▶ **What the exercise asks**
Copy each line below in which the word "that" occurs.

Collected data:
=== Begin Enclosure ===

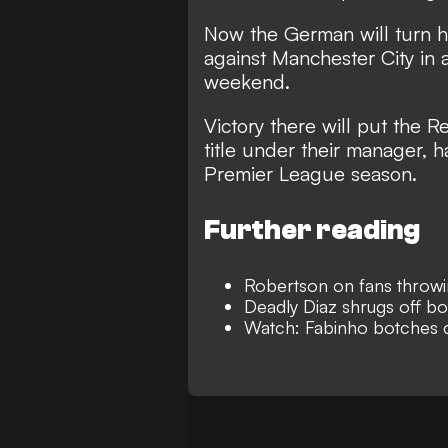
Now the German will turn hi
against Manchester City in 
weekend.
Victory there will put the R
title under their manager, 
Premier League season.
Further reading
Robertson on fans throwin
Deadly Diaz shrugs off boo
Watch: Fabinho botches c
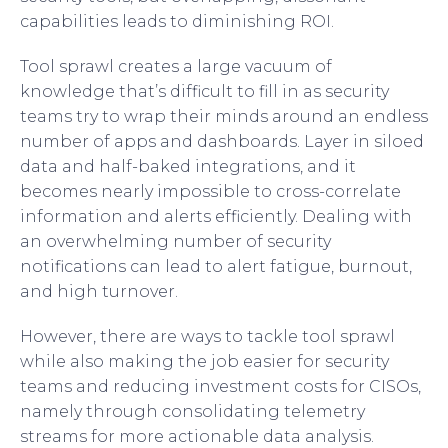
capabilities leads to diminishing ROI.
Tool sprawl creates a large vacuum of
knowledge that’s difficult to fill in as security
teams try to wrap their minds around an endless
number of apps and dashboards. Layer in siloed
data and half-baked integrations, and it
becomes nearly impossible to cross-correlate
information and alerts efficiently. Dealing with
an overwhelming number of security
notifications can lead to alert fatigue, burnout,
and high turnover.
However, there are ways to tackle tool sprawl
while also making the job easier for security
teams and reducing investment costs for CISOs,
namely through consolidating telemetry
streams for more actionable data analysis.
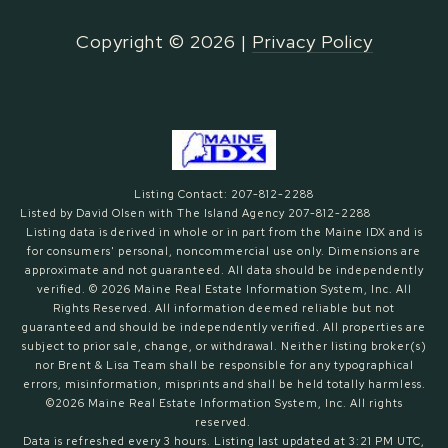
Copyright ©
2026
|
Privacy Policy
Listing Contact: 207-812-2288
Listed by David Olsen with The Island Agency 207-812-2288
Listing data is derived in whole or in part from the Maine IDX and is
for consumers' personal, noncommercial use only. Dimensions are
approximate and not guaranteed. All data should
be independently
verified. © 2026 Maine Real Estate Information System, Inc. All
Rights Reserved.
All information deemed reliable but not
guaranteed and should be independently verified. All properties are
subject to prior sale, change, or withdrawal. Neither listing broker(s)
nor Brent & Lisa Team shall be responsible for any typographical
errors, misinformation, misprints and shall be held totally harmless.
©2026 Maine Real Estate Information System, Inc. All rights
reserved.
Data is refreshed every 3 hours. Listing last updated at 3:21 PM UTC,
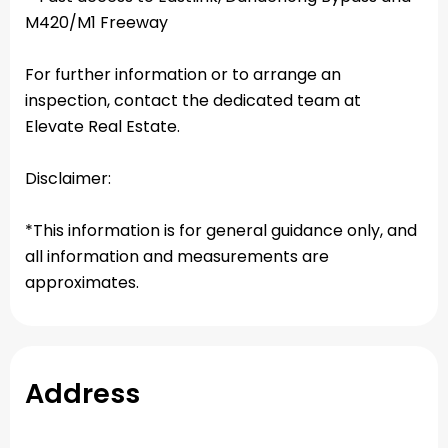
M420/M1 Freeway
For further information or to arrange an
inspection, contact the dedicated team at
Elevate Real Estate.
Disclaimer:
*This information is for general guidance only, and
all information and measurements are
approximates.
Address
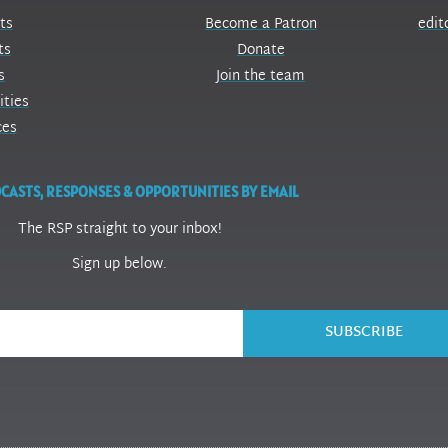
ts
Become a Patron
edit
ts
Donate
s
Join the team
ities
ces
CASTS, RESPONSES & OPPORTUNITIES BY EMAIL
The RSP straight to your inbox!
Sign up below.
SUBSCRIBE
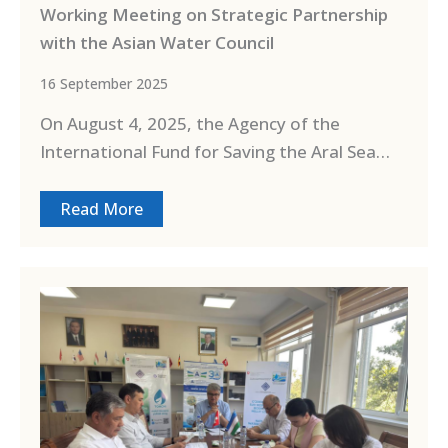
Working Meeting on Strategic Partnership
with the Asian Water Council
16 September 2025
On August 4, 2025, the Agency of the
International Fund for Saving the Aral Sea…
Read More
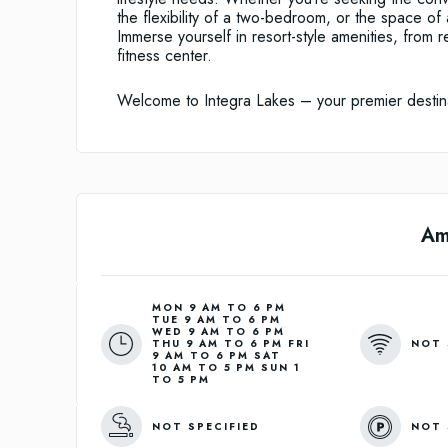
the flexibility of a two-bedroom, or the space of
Immerse yourself in resort-style amenities, from r
fitness center.
Welcome to Integra Lakes – your premier destinat
Am
MON 9 AM TO 6 PM
TUE 9 AM TO 6 PM
WED 9 AM TO 6 PM
NOT 
THU 9 AM TO 6 PM FRI
9 AM TO 6 PM SAT
10 AM TO 5 PM SUN 1
TO 5 PM
NOT SPECIFIED
NOT 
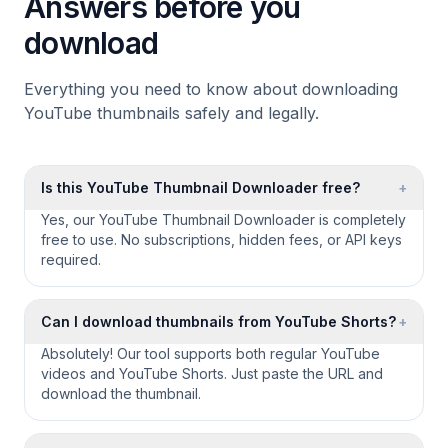
Answers before you
download
Everything you need to know about downloading
YouTube thumbnails safely and legally.
Is this YouTube Thumbnail Downloader free?
+
Yes, our YouTube Thumbnail Downloader is completely
free to use. No subscriptions, hidden fees, or API keys
required.
Can I download thumbnails from YouTube Shorts?
+
Absolutely! Our tool supports both regular YouTube
videos and YouTube Shorts. Just paste the URL and
download the thumbnail.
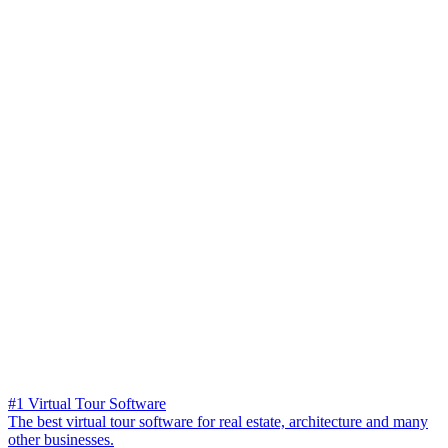
#1 Virtual Tour Software
The best virtual tour software for real estate, architecture and many
other businesses.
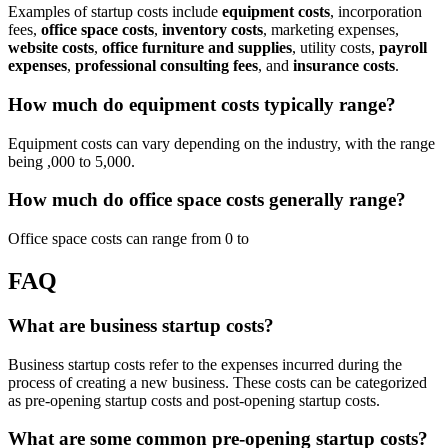
Examples of startup costs include
equipment costs
, incorporation
fees,
office space costs
,
inventory costs
, marketing expenses,
website costs
,
office furniture and supplies
, utility costs,
payroll
expenses
,
professional consulting fees
, and
insurance costs
.
How much do equipment costs typically range?
Equipment costs can vary depending on the industry, with the range
being ,000 to 5,000.
How much do office space costs generally range?
Office space costs can range from 0 to
FAQ
What are business startup costs?
Business startup costs refer to the expenses incurred during the
process of creating a new business. These costs can be categorized
as pre-opening startup costs and post-opening startup costs.
What are some common pre-opening startup costs?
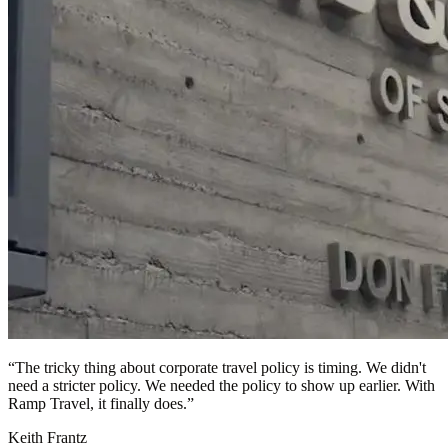
“
The tricky thing about corporate travel policy is timing. We didn't
need a stricter policy. We needed the policy to show up earlier. With
Ramp Travel, it finally does.
”
Keith Frantz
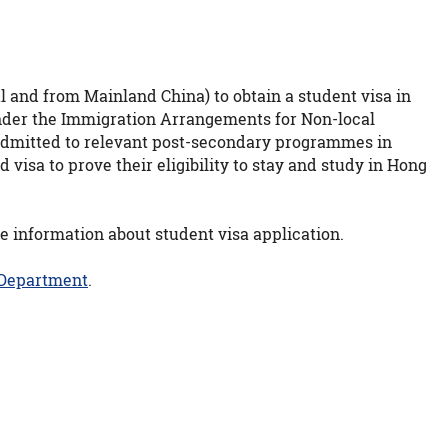
 and from Mainland China) to obtain a student visa in
 under the Immigration Arrangements for Non-local
 admitted to relevant post-secondary programmes in
visa to prove their eligibility to stay and study in Hong
e information about student visa application.
 Department
.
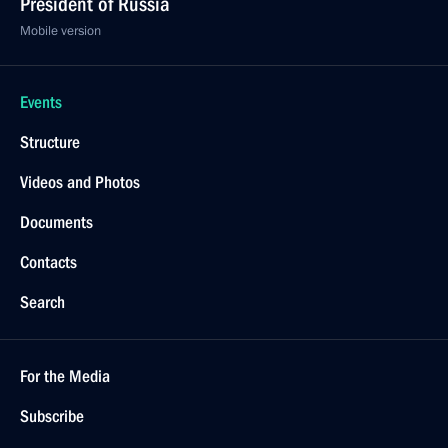
President of Russia
Mobile version
Events
Structure
Videos and Photos
Documents
Contacts
Search
For the Media
Subscribe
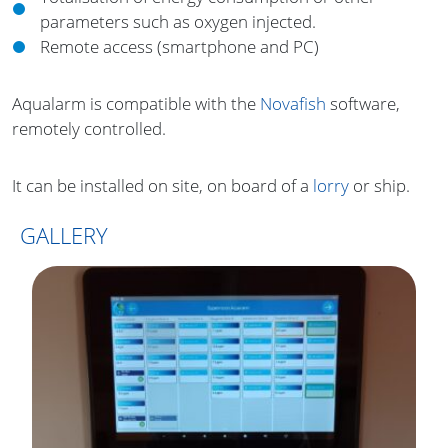
parameters such as oxygen injected.
Remote access (smartphone and PC)
Aqualarm is compatible with the
Novafish
software,
remotely controlled.
It can be installed on site, on board of a
lorry
or ship.
GALLERY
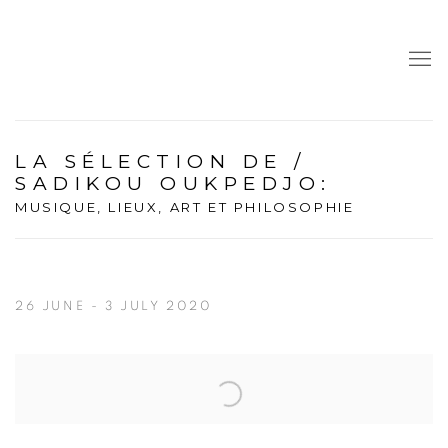
LA SÉLECTION DE /
SADIKOU OUKPEDJO
:
MUSIQUE, LIEUX, ART ET PHILOSOPHIE
26 JUNE - 3 JULY 2020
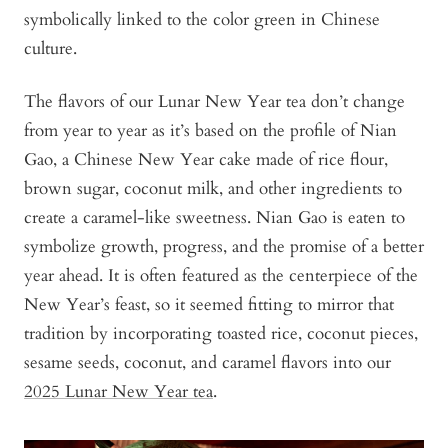
symbolically linked to the color green in Chinese
culture.
The flavors of our Lunar New Year tea don’t change
from year to year as it’s based on the profile of Nian
Gao, a Chinese New Year cake made of rice flour,
brown sugar, coconut milk, and other ingredients to
create a caramel-like sweetness. Nian Gao is eaten to
symbolize growth, progress, and the promise of a better
year ahead. It is often featured as the centerpiece of the
New Year’s feast, so it seemed fitting to mirror that
tradition by incorporating toasted rice, coconut pieces,
sesame seeds, coconut, and caramel flavors into our
2025 Lunar New Year tea
.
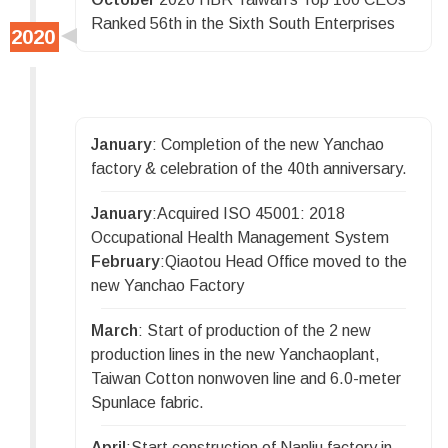
Ranked 56th in the Sixth South Enterprises
January
: Completion of the new Yanchao
factory & celebration of the 40th anniversary.
January
:Acquired ISO 45001: 2018
Occupational Health Management System
February
:Qiaotou Head Office moved to the
new Yanchao Factory
March
: Start of production of the 2 new
production lines in the new Yanchaoplant,
Taiwan Cotton nonwoven line and 6.0-meter
Spunlace fabric.
April
:Start construction of Nanliu factory in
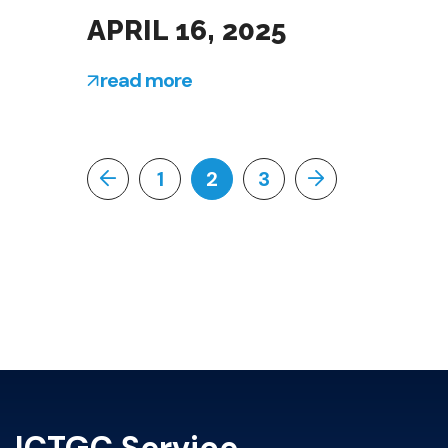
APRIL 16, 2025
read more
1
2
3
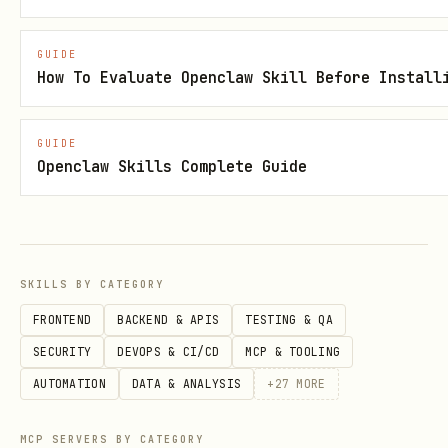
scripts/install-skill-from-github.py --
repo <owner>/<repo> --path <path/to/skill>
GUIDE
How To Evaluate Openclaw Skill Before Install
[<path/to/skill> ...]
scripts/install-skill-from-github.py --url
GUIDE
https://github.com/<owner>/<repo>/tree/<ref
Openclaw Skills Complete Guide
>/<path>
Example (experimental skill):
scripts/install-skill-from-github.py --
repo openai/skills --path
SKILLS BY CATEGORY
skills/.experimental/<skill-name>
FRONTEND
BACKEND & APIS
TESTING & QA
SECURITY
DEVOPS & CI/CD
MCP & TOOLING
Behavior and Options
AUTOMATION
DATA & ANALYSIS
+
27
MORE
Defaults to direct download for public
MCP SERVERS BY CATEGORY
GitHub repos.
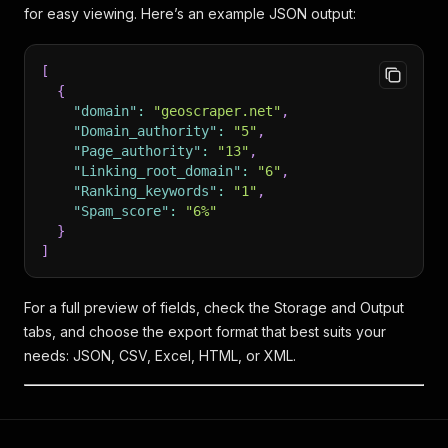
for easy viewing. Here’s an example JSON output:
[
{
"domain"
:
"geoscraper.net"
,
"Domain_authority"
:
"5"
,
"Page_authority"
:
"13"
,
"Linking_root_domain"
:
"6"
,
"Ranking_keywords"
:
"1"
,
"Spam_score"
:
"6%"
}
]
For a full preview of fields, check the Storage and Output
tabs, and choose the export format that best suits your
needs: JSON, CSV, Excel, HTML, or XML.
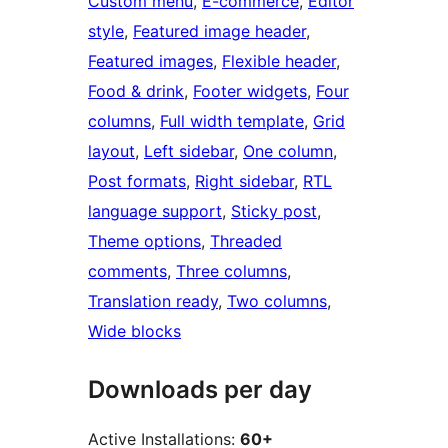
Custom menu
, 
E-commerce
, 
Editor
style
, 
Featured image header
, 
Featured images
, 
Flexible header
, 
Food & drink
, 
Footer widgets
, 
Four
columns
, 
Full width template
, 
Grid
layout
, 
Left sidebar
, 
One column
, 
Post formats
, 
Right sidebar
, 
RTL
language support
, 
Sticky post
, 
Theme options
, 
Threaded
comments
, 
Three columns
, 
Translation ready
, 
Two columns
, 
Wide blocks
Downloads per day
Active Installations:
60+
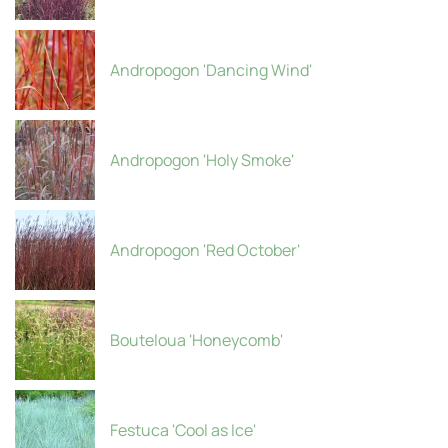
Andropogon 'Dancing Wind'
Andropogon 'Holy Smoke'
Andropogon 'Red October'
Bouteloua 'Honeycomb'
Festuca 'Cool as Ice'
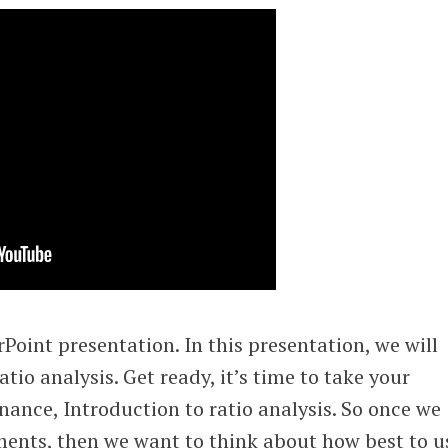
oint presentation. In this presentation, we will
atio analysis. Get ready, it’s time to take your
nance, Introduction to ratio analysis. So once we
ments, then we want to think about how best to u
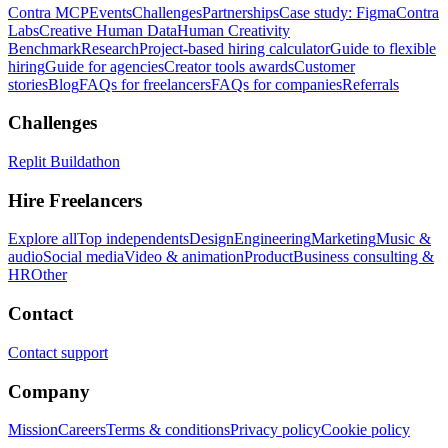
Contra MCP
Events
Challenges
Partnerships
Case study: Figma
Contra
Labs
Creative Human Data
Human Creativity
Benchmark
Research
Project-based hiring calculator
Guide to flexible
hiring
Guide for agencies
Creator tools awards
Customer
stories
Blog
FAQs for freelancers
FAQs for companies
Referrals
Challenges
Replit Buildathon
Hire Freelancers
Explore all
Top independents
Design
Engineering
Marketing
Music &
audio
Social media
Video & animation
Product
Business consulting &
HR
Other
Contact
Contact support
Company
Mission
Careers
Terms & conditions
Privacy policy
Cookie policy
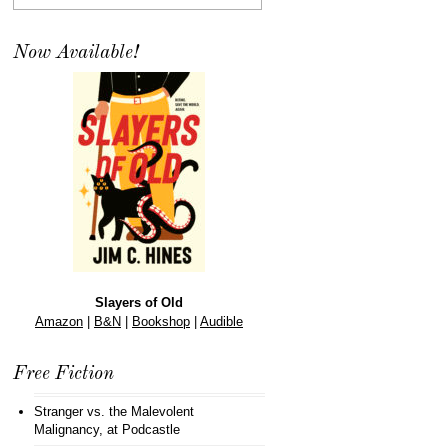
Now Available!
Slayers of Old
Amazon
|
B&N
|
Bookshop
|
Audible
Free Fiction
Stranger vs. the Malevolent
Malignancy
, at Podcastle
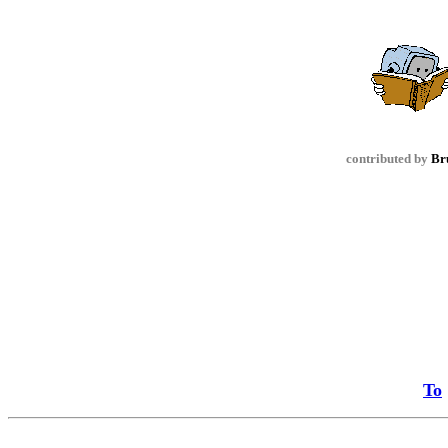
contributed by
Br
To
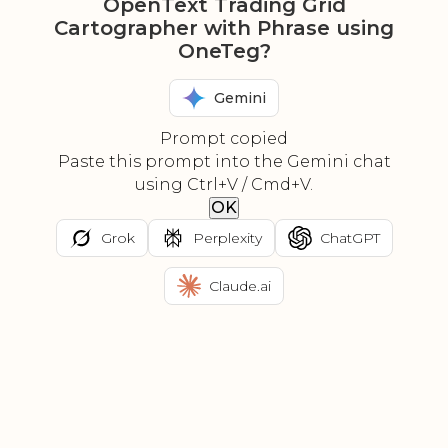
OpenText Trading Grid
Cartographer with Phrase using
OneTeg?
Gemini
Prompt copied
Paste this prompt into the Gemini chat
using Ctrl+V / Cmd+V.
OK
Grok
Perplexity
ChatGPT
Claude.ai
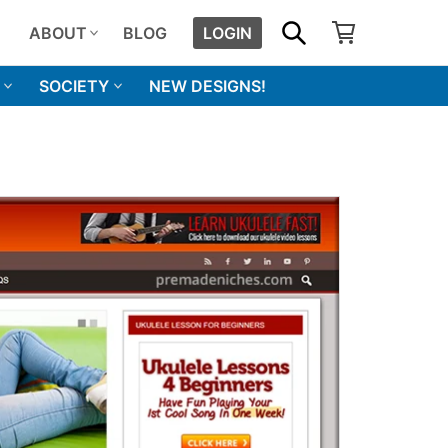
SHOPPING CART
SEARCH
ABOUT
BLOG
LOGIN
SOCIETY
NEW DESIGNS!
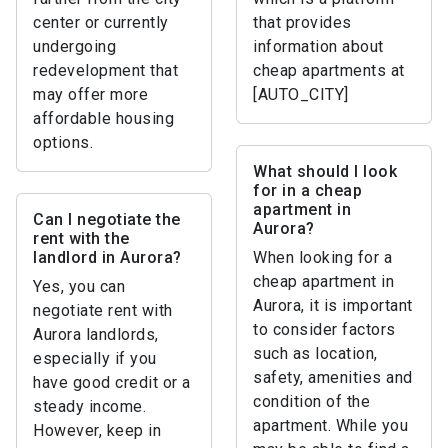
center or currently
that provides
undergoing
information about
redevelopment that
cheap apartments at
may offer more
[AUTO_CITY]
affordable housing
options.
What should I look
for in a cheap
apartment in
Can I negotiate the
Aurora?
rent with the
landlord in Aurora?
When looking for a
cheap apartment in
Yes, you can
Aurora, it is important
negotiate rent with
to consider factors
Aurora landlords,
such as location,
especially if you
safety, amenities and
have good credit or a
condition of the
steady income.
apartment. While you
However, keep in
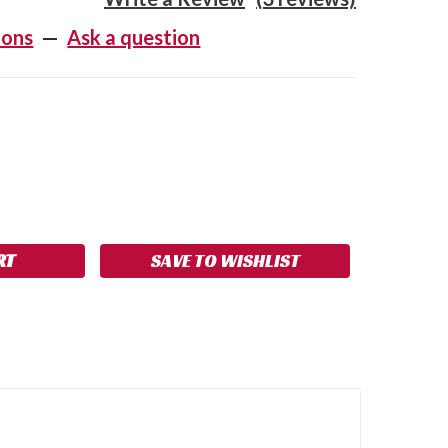
ions
—
Ask a question
SE
NCREASE
Y:
UANTITY:
SAVE TO WISHLIST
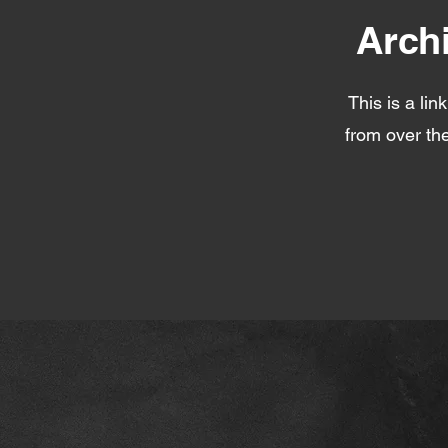
Arch
This is a lin
from over the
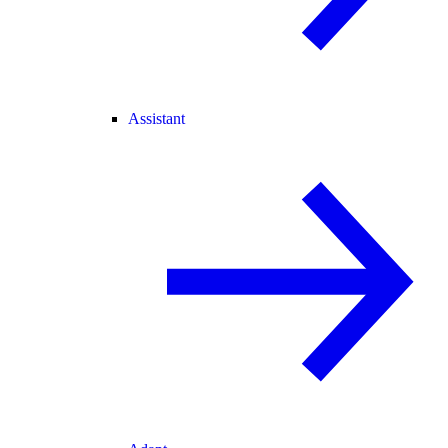
Assistant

=== End Enclosure ===

▶ **Task output**
knowledge that’s difficult to fill in as security
New Year’s feast, so it seemed fitting to mirror that
tabs, and choose the export format that best suits your
that provides
redevelopment that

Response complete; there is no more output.